In separate papers, Lewis (2003) and Haugen (2006) also praise the philosophy of egalitarian spending over the superstar philosophy. Lewis proposes the idea that it is not about how much a team spends on an elite player, but rather how well efficiently they spend money on the entire roster. For a team to find success, Lewis argues, they need to fill out every role evenly, not overpay one and underpay another. Haugen incorporates this philosophy into his own research, wherein he studied whether or not certain positions significantly contribute to team success. In his findings, he discovered that quarterbacks do not significantly contribute to team success.

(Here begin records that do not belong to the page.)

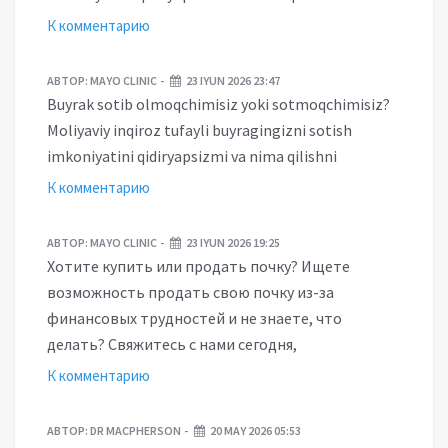
К комментарию
АВТОР:
MAYO CLINIC
23 IYUN 2026 23:47
Buyrak sotib olmoqchimisiz yoki sotmoqchimisiz?
Moliyaviy inqiroz tufayli buyragingizni sotish
imkoniyatini qidiryapsizmi va nima qilishni
К комментарию
АВТОР:
MAYO CLINIC
23 IYUN 2026 19:25
Хотите купить или продать почку? Ищете
возможность продать свою почку из-за
финансовых трудностей и не знаете, что
делать? Свяжитесь с нами сегодня,
К комментарию
АВТОР:
DR MACPHERSON
20 MAY 2026 05:53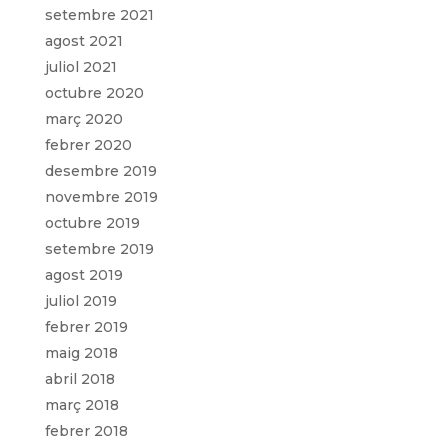
setembre 2021
agost 2021
juliol 2021
octubre 2020
març 2020
febrer 2020
desembre 2019
novembre 2019
octubre 2019
setembre 2019
agost 2019
juliol 2019
febrer 2019
maig 2018
abril 2018
març 2018
febrer 2018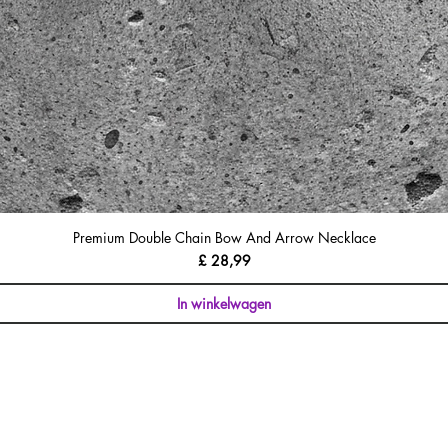
Premium Double Chain Bow And Arrow Necklace
Prijs
£ 28,99
In winkelwagen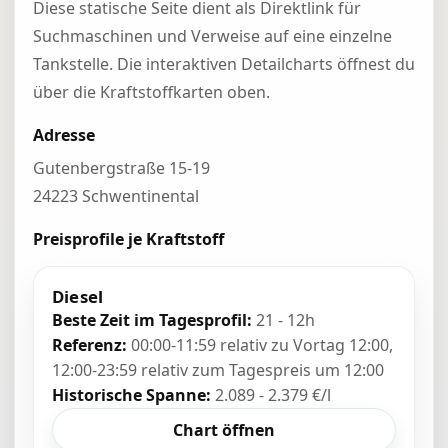
Diese statische Seite dient als Direktlink für
Suchmaschinen und Verweise auf eine einzelne
Tankstelle. Die interaktiven Detailcharts öffnest du
über die Kraftstoffkarten oben.
Adresse
Gutenbergstraße 15-19
24223 Schwentinental
Preisprofile je Kraftstoff
Diesel
Beste Zeit im Tagesprofil:
21 - 12h
Referenz:
00:00-11:59 relativ zu Vortag 12:00,
12:00-23:59 relativ zum Tagespreis um 12:00
Historische Spanne:
2.089 - 2.379 €/l
Chart öffnen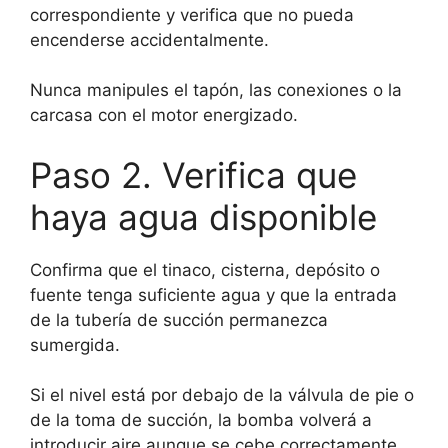
correspondiente y verifica que no pueda
encenderse accidentalmente.
Nunca manipules el tapón, las conexiones o la
carcasa con el motor energizado.
Paso 2. Verifica que
haya agua disponible
Confirma que el tinaco, cisterna, depósito o
fuente tenga suficiente agua y que la entrada
de la tubería de succión permanezca
sumergida.
Si el nivel está por debajo de la válvula de pie o
de la toma de succión, la bomba volverá a
introducir aire aunque se cebe correctamente.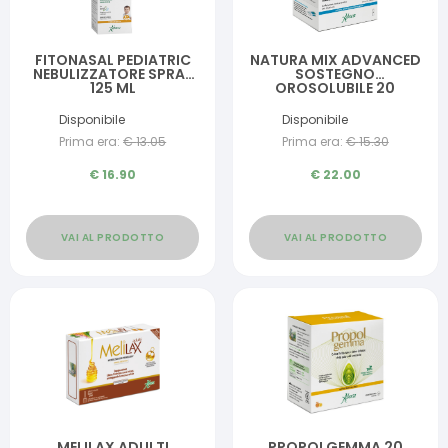
FITONASAL PEDIATRIC
NATURA MIX ADVANCED
NEBULIZZATORE SPRAY
SOSTEGNO
125 ML
OROSOLUBILE 20
BUSTINE
Disponibile
Disponibile
Prima era:
€
13.05
Prima era:
€
15.30
€
16.90
€
22.00
VAI AL PRODOTTO
VAI AL PRODOTTO
MELILAX ADULTI
PROPOLGEMMA 20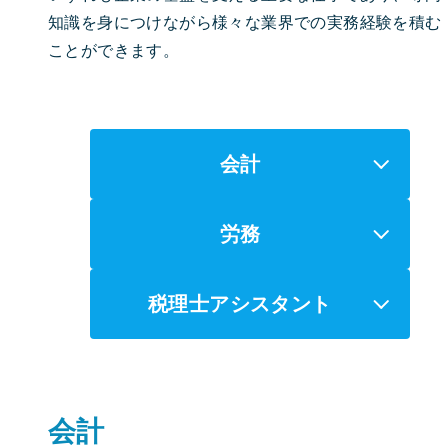
知識を身につけながら様々な業界での実務経験を積む
ことができます。
会計
労務
税理士アシスタント
会計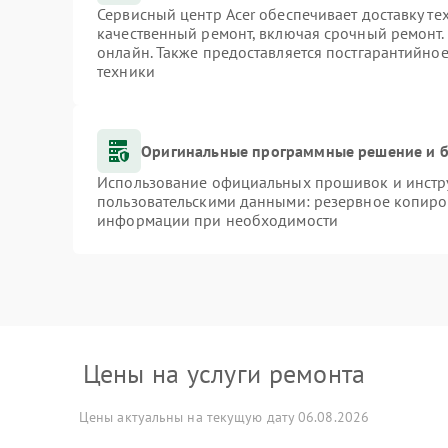
Сервисный центр Acer обеспечивает доставку те
качественный ремонт, включая срочный ремонт. 
онлайн. Также предоставляется постгарантийно
техники
Оригинальные программные решение и б
Использование официальных прошивок и инстру
пользовательскими данными: резервное копиро
информации при необходимости
Цены на услуги ремонта
Цены актуальны на текущую дату 06.08.2026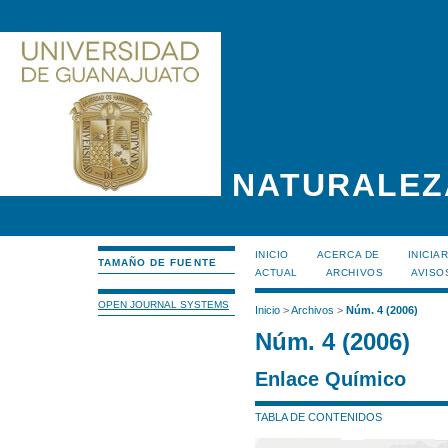
NATURALEZ
INICIO
ACERCA DE
INICIA
TAMAÑO DE FUENTE
ACTUAL
ARCHIVOS
AVISO
OPEN JOURNAL SYSTEMS
Inicio
>
Archivos
>
Núm. 4 (2006)
Núm. 4 (2006)
Enlace Químico
TABLA DE CONTENIDOS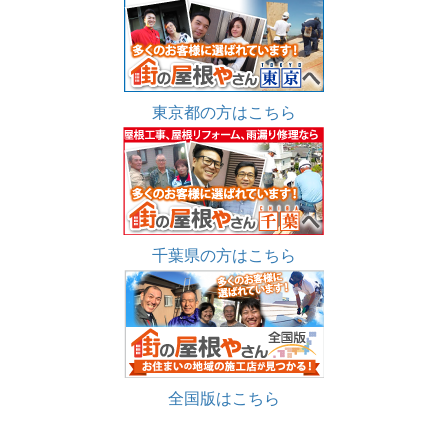
東京都の方はこちら
千葉県の方はこちら
全国版はこちら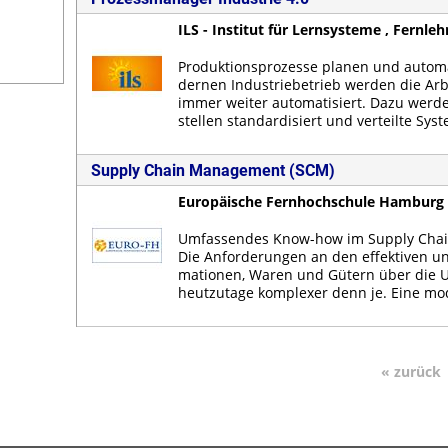
ILS - Institut für Lernsysteme , Fernle
Pro­duk­ti­ons­pro­zes­se pla­nen und au­to­m
der­nen In­dus­trie­be­trieb wer­den die Ar­b
im­mer wei­ter au­to­ma­ti­siert. Da­zu wer­den
stel­len stan­dar­di­siert und ver­teil­te Sys­
Supply Chain Management (SCM)
Europäische Fernhochschule Hamburg 
Um­fas­sen­des Know-how im Sup­p­ly Cha
Die An­for­de­run­gen an den ef­fek­ti­ven un
ma­tio­nen, Wa­ren und Gü­tern über die U
heut­zu­ta­ge kom­ple­xer denn je. Ei­ne mo
« zurück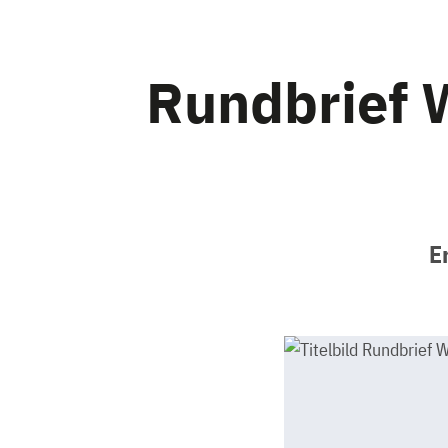
Rundbrief 
E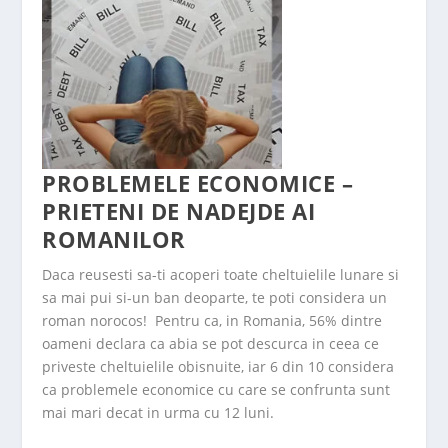
PROBLEMELE ECONOMICE –
PRIETENI DE NADEJDE AI
ROMANILOR
Daca reusesti sa-ti acoperi toate cheltuielile lunare si
sa mai pui si-un ban deoparte, te poti considera un
roman norocos! Pentru ca, in Romania, 56% dintre
oameni declara ca abia se pot descurca in ceea ce
priveste cheltuielile obisnuite, iar 6 din 10 considera
ca
problemele economice
cu care se confrunta sunt
mai mari decat in urma cu 12 luni.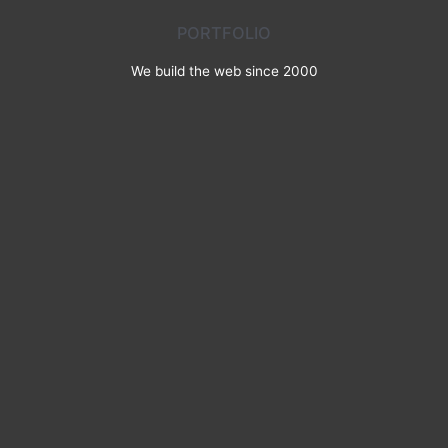
PORTFOLIO
We build the web since 2000
Une question ? Une suggestion ?
N’hésitez pas
en utilisant le formulaire ci-dessous, notre
équipe se fera un plaisir de vous répondre rapidement. Merci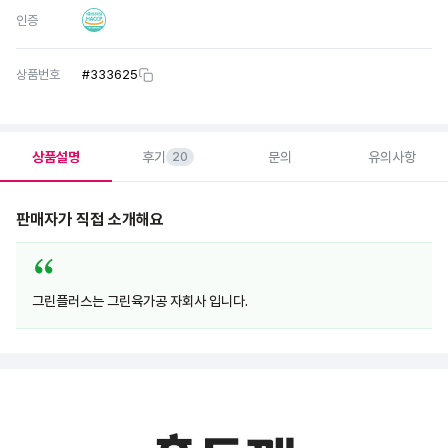
인증
상품번호
#
333625
상품설명
후기
문의
유의사항
20
판매자가 직접 소개해요
그린플러스는 그린육가공 자회사 입니다.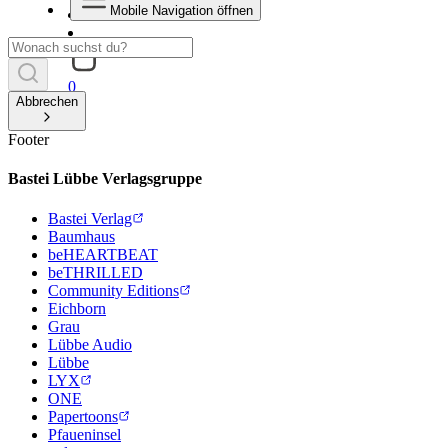
Mobile Navigation öffnen
0
Abbrechen
Footer
Bastei Lübbe Verlagsgruppe
Bastei Verlag
Baumhaus
beHEARTBEAT
beTHRILLED
Community Editions
Eichborn
Grau
Lübbe Audio
Lübbe
LYX
ONE
Papertoons
Pfaueninsel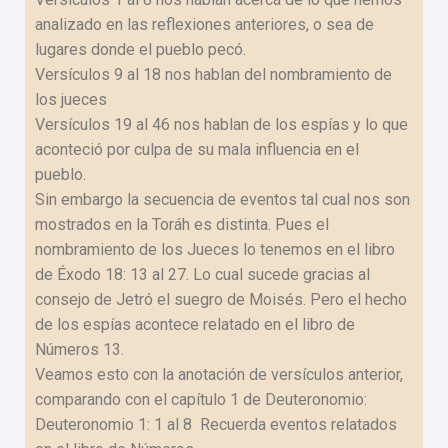
analizado en las reflexiones anteriores, o sea de
lugares donde el pueblo pecó.
Versículos 9 al 18 nos hablan del nombramiento de
los jueces
Versículos 19 al 46 nos hablan de los espías y lo que
aconteció por culpa de su mala influencia en el
pueblo.
Sin embargo la secuencia de eventos tal cual nos son
mostrados en la Toráh es distinta. Pues el
nombramiento de los Jueces lo tenemos en el libro
de Éxodo 18: 13 al 27. Lo cual sucede gracias al
consejo de Jetró el suegro de Moisés. Pero el hecho
de los espías acontece relatado en el libro de
Números 13.
Veamos esto con la anotación de versículos anterior,
comparando con el capítulo 1 de Deuteronomio:
Deuteronomio 1: 1 al 8 Recuerda eventos relatados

That is not to say that having an elite QB doesn’t help a team win, but rather a team can win with an average/good QB as long as they fill out the rest of the roster efficiently.
Max Winsberg (2015) also launched a research project in the same mindset, but specifically focused on offensive linemen and quarterbacks. By using Gini coefficients and NFL data, he concluded that spending more than league average on a quarterback was actually negatively correlated to team success. This means that teams who follow the superstar philosophy actually suffer from overpaying their quarterbacks.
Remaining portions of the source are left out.